Here are some examples:
- Average order value
- Sales per buyer
- Rate of quote-to-cash conversion
Businesses use descriptive analytics to find trends, learn how customers act, and analyze feature value. The results of these analyses help them decide how to price, market, and sell their products.
Ahead of Time
Data mining and machine learning are used in predictive pricing analytics to find trends in the data and guess what will happen in the future.
Some examples are:
- Customer lifetime value
- Price sensitivity
- Price elasticity of demand
Businesses can use predictive analytics to determine how customers will act and determine the best ways to price their goods and services.
Since they are predictions rather than insights from the past, they work best for businesses that make consistent income, which makes the predictions more accurate.
Doing something
Advanced algorithms are used in prescriptive pricing analytics to find the best pricing plans and give real-time feedback on how price changes would affect future performance.
It’s like predictive analytics, but it gives businesses suggestions they can follow instead of leaving that up to them.
This kind of data is made by software that automatically finds the best prices. Businesses can change their prices in real-time to make the most money and stay competitive by answering, “What should we do?”
Prescriptive pricing analytics can also help divide customers into groups and find the ones with the best lifetime value.
What Does Pricing Analytics Software Do?
Businesses can set the best-selling prices or offer the best software subscription plans without hurting their bottom line if they use the right pricing analytics software.
Some of the traits are:
Monitoring in real-time
Businesses can quickly change their pricing strategies by monitoring real-time data about customer responses, rival prices, and market conditions.
This can be done with a pricing analytics tool that keeps track of what customers buy and how rivals’ prices change.
Alerts let companies know when customers’ habits change or when prices at competitors fall. They can also tell you when customer and market data has changed, like when a customer’s buying habits change or the seasons affect the market.
Automatic alerts that give companies information about their competitors help them keep track of their list prices, sales, and discounts so they don’t miss any chances.
Adding things in
Price optimization and data analysis are built right into some tools.

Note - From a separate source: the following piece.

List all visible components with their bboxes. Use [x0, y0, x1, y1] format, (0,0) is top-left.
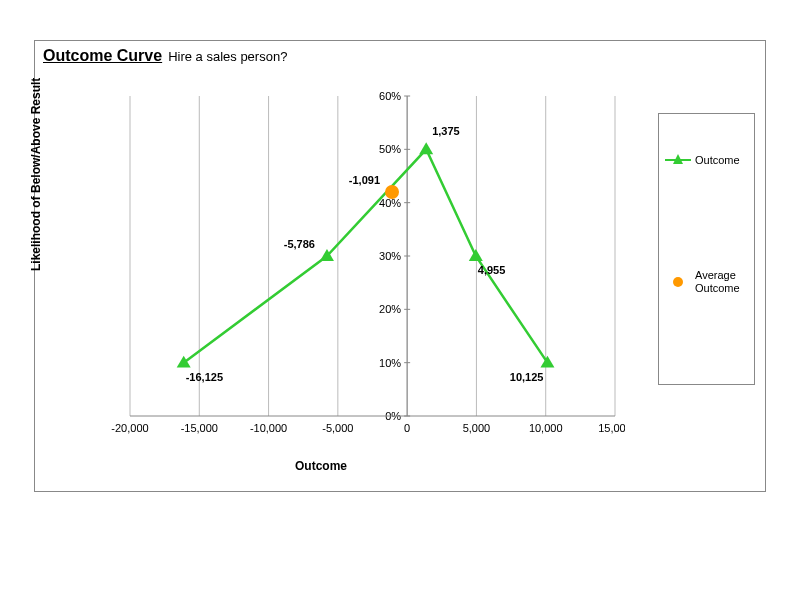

It should work with other parts of the company’s tech stack if it doesn’t already, such as:
ERP
ERP software keeps track of customers’ purchases, how prices have changed over time, and other business data.
CRM
Businesses can see information about their customers, like what they buy, how they like it, and how to contact them if they connect with a CRM. This helps them make more relevant offers to each customer and get the right word to the right people.
BI Software
Business intelligence (BI) software should work with analytics tools so that data doesn’t get stuck in separate silos. This way, companies can use the exact source of information to decide on prices, products, and marketing.

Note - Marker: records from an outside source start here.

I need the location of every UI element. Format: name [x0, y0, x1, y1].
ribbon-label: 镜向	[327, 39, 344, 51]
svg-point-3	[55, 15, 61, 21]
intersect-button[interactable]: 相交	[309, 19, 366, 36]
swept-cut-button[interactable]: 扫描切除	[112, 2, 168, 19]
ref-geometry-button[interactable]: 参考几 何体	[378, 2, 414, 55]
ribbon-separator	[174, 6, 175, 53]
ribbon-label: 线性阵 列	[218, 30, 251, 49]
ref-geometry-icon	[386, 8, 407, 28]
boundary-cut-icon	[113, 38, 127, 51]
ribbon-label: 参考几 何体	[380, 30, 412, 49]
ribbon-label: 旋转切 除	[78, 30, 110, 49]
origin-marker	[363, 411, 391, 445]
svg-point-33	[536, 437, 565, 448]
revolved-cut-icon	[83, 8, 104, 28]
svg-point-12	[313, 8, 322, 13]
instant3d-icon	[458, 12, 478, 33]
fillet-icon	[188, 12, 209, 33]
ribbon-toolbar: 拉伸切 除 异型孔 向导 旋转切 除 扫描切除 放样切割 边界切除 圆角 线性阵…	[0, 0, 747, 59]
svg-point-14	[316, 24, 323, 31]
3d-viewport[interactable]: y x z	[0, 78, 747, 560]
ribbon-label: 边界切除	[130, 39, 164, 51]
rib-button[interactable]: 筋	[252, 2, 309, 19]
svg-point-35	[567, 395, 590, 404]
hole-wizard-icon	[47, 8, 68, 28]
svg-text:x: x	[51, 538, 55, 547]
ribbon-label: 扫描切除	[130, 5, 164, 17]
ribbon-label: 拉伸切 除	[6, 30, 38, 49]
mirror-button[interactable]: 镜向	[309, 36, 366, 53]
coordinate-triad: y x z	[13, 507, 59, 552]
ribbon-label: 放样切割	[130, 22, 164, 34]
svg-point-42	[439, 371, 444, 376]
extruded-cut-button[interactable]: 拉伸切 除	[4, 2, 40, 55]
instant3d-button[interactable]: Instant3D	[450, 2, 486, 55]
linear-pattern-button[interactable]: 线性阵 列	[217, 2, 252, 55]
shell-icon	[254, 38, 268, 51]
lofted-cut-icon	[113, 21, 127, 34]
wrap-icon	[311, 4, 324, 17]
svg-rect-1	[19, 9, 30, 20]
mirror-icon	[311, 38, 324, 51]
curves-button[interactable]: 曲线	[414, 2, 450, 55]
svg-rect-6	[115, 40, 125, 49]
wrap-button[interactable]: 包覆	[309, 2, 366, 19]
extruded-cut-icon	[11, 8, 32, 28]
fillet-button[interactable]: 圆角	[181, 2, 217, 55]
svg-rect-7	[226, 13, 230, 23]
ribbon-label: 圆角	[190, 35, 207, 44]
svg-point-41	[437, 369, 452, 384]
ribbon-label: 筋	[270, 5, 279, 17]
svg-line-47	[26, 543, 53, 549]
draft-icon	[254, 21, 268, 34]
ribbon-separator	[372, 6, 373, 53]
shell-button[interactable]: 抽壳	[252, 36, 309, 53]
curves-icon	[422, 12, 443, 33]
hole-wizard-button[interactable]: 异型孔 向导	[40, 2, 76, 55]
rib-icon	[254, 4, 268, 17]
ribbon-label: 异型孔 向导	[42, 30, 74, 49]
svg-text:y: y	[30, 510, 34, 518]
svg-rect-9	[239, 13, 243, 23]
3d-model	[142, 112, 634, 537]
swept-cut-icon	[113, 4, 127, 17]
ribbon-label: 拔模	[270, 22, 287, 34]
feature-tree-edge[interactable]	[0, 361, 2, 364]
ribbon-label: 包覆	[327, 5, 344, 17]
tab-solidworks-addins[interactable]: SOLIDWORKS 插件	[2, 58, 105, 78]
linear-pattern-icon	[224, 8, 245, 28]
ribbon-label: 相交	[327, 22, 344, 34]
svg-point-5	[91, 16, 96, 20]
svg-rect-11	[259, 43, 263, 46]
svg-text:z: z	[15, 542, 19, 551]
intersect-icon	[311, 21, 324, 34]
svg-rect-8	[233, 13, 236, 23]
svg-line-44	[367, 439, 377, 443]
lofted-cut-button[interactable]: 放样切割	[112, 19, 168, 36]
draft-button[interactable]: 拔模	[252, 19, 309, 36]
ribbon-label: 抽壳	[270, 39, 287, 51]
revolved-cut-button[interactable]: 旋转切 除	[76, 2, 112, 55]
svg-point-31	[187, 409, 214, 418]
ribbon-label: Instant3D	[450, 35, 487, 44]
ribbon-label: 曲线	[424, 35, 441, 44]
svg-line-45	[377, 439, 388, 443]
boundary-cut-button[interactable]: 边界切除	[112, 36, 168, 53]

Configure-price-quote (CPQ) software helps businesses quickly make correct quotes and set up complicated products. By integrating these two systems, companies can ensure that their CPQ system always shows the correct price for the product or service a customer wants.
Getting paid
A big part of how a business sets its prices is how it handles bills. The pricing analytics tool should be able to connect to automated billing so that businesses can adequately keep track of how much money they make from each customer.